Thank you. At this time, we'll be conducting a question and answer session. If you'd like to ask a question, please press star 1 on your telephone keypad. A confirmation tone will indicate your line is in the question queue. You may press star 2 if you'd like to remove your question from the queue. For participants using speaker equipment, it may be necessary to pick up your handset before pressing the star keys. Our first question comes from the line of Simeon Gutman with Morgan Stanley. Please proceed with your question.
Hey, good morning, everyone, and welcome. My first question is on underlying case volume growth. We're tracking it on a sequential basis, and it looks like it's steady at a very strong rate throughout this year. Curious why it shouldn't accelerate as the marketing takes hold and as well as center growth starts to ramp up. And I know you're not speaking to next year yet, but underlying like that assumption directionally, shouldn't we see some acceleration in it?
Yeah, it's a great question. One of the things I would point your attention to when you look at it from a sequential standpoint is we tend to see a little bit of seasonality in the second quarter.

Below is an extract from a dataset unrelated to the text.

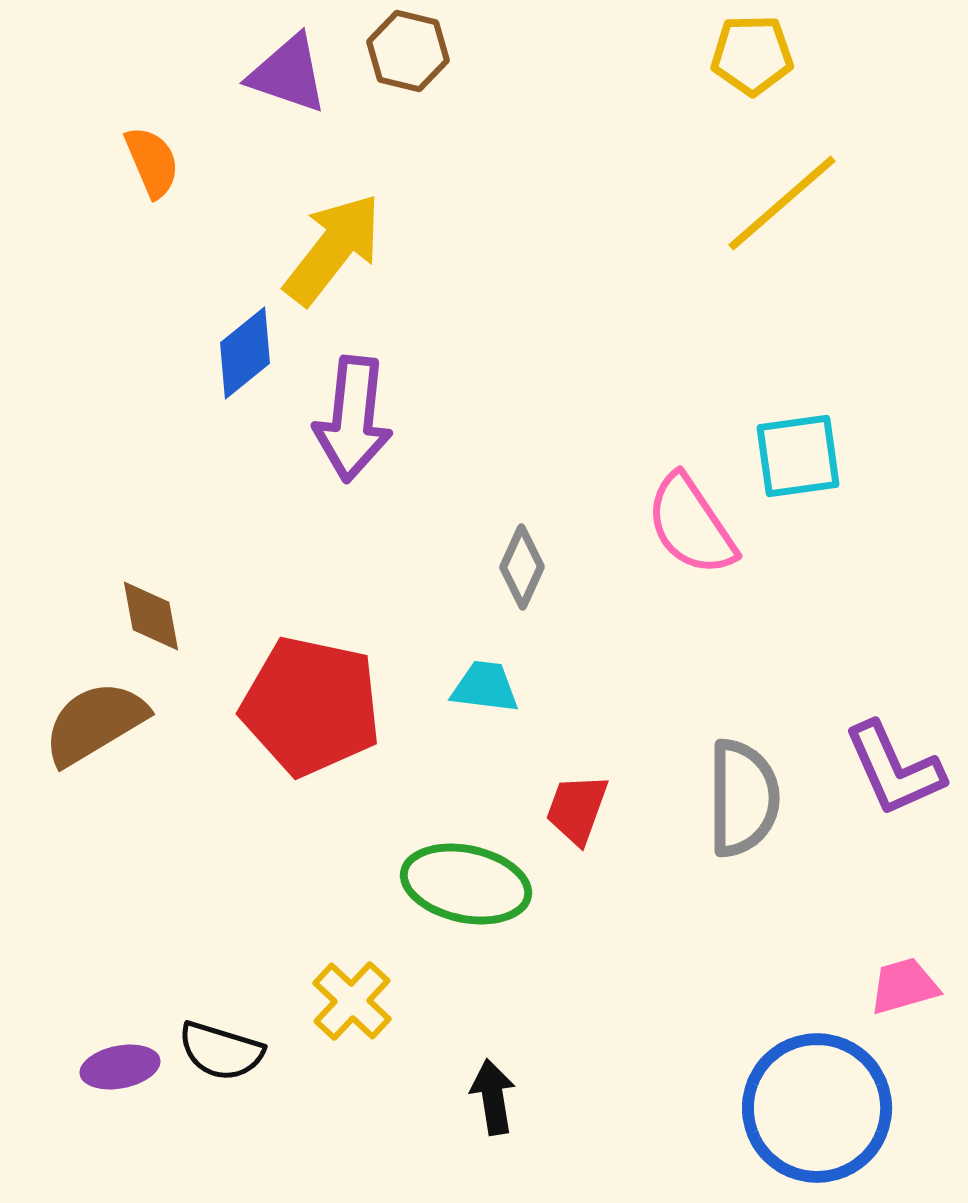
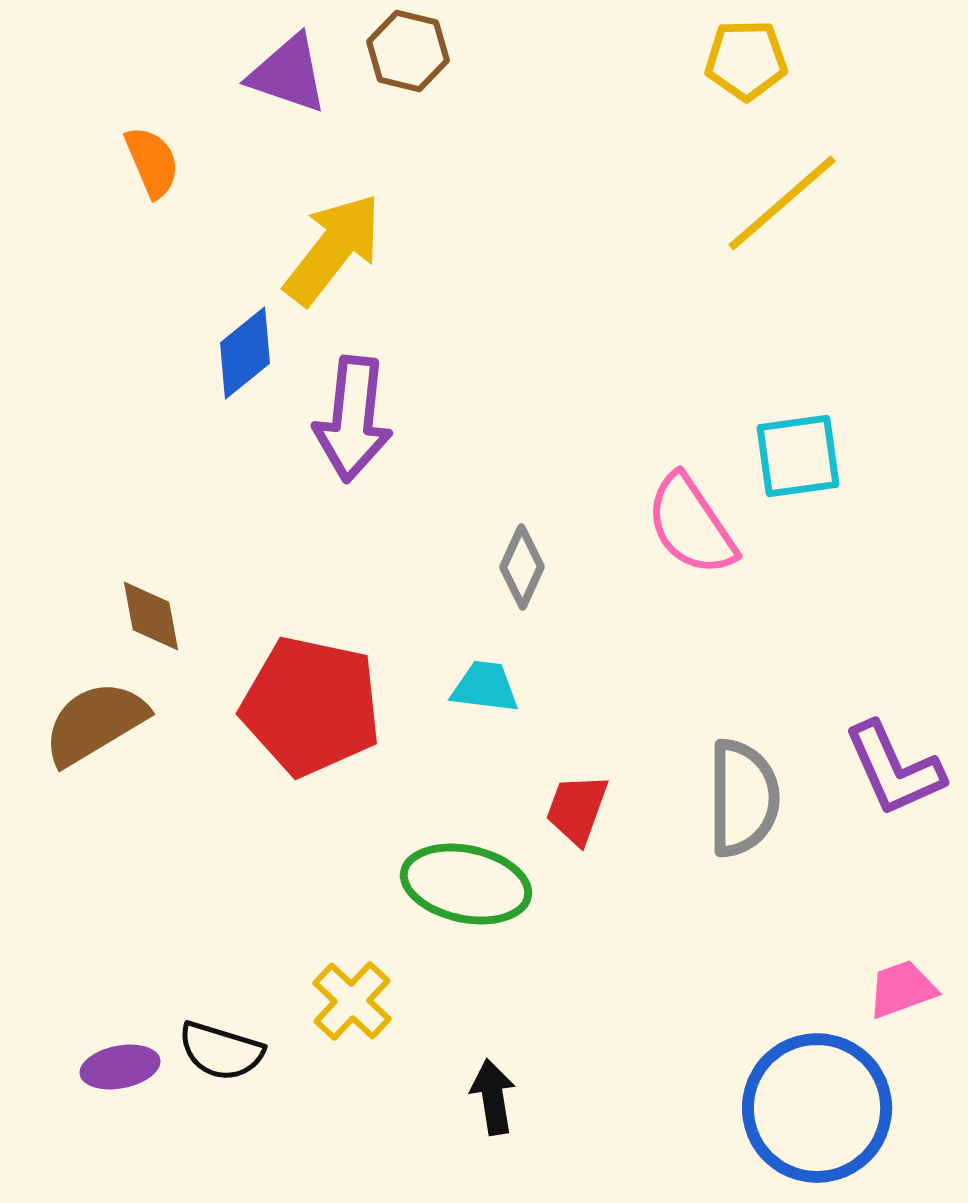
yellow pentagon: moved 6 px left, 5 px down
pink trapezoid: moved 2 px left, 3 px down; rotated 4 degrees counterclockwise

The second quarter tends to be our strongest quarter. And so when you're kind of comparing second quarter to third, third tends to be our lighter quarter. So you're getting a little bit of noise there as it relates to the seasonality aspect of it. Some of that seasonality rolls over into the first part of the fourth quarter, and then we begin to kind of ramp back up. at year end and then going into the first part of the next year. So I think what you're seeing there a little bit is the seasonality aspect of it.
And maybe as a follow-up, can you speak to the penetration rate of add-on services? I know we talked about Ticket being influenced by it, but will you provide that? Maybe you did, and I apologize if you have, but what was the penetration and how does it compare to prior quarters?
If you're thinking of it from a standpoint of fat transfers, we were still very much in a similar place at just over 20% of our volume in fat transfers. But I would point your attention to that our core business is fat removal. And you can't do a fat transfer without, obviously, fat removal. And so we're very confident and we're excited about our fat transfer percentage of our business. But again, our core business is fat removal. And what we're seeing is more and more patients are getting more and more areas in one visit. And again, we attribute that to really, quite frankly, educating the patient. Our sales team does an excellent job of educating what the possibilities. And also, as you know, as we've shared, we started AirSculpt TV last year. And it really has been a catalyst for us to be able to, you know, share with our patients, educate our patients of what the possibilities are. And so they're coming in and having more and more areas of their body addressed in one visit.
Thank you. Happy holidays. Good luck. Take care.
Thank you.
Thank you. Our next question comes from the line, F. Whitmayer with SVB Learing. Please proceed with your question.
Hey, thanks. Good morning. Ron, I think in your prepared remarks you mentioned that I think three to four centers are going to be adding new procedure rooms. Can you confirm that? I can't remember if I got my numbers right here. Just any details on the timing of those openings and can you continue to operate while adding this new capacity? Do you need to reduce capacity to add additional capacity or any of these relocations that we should consider?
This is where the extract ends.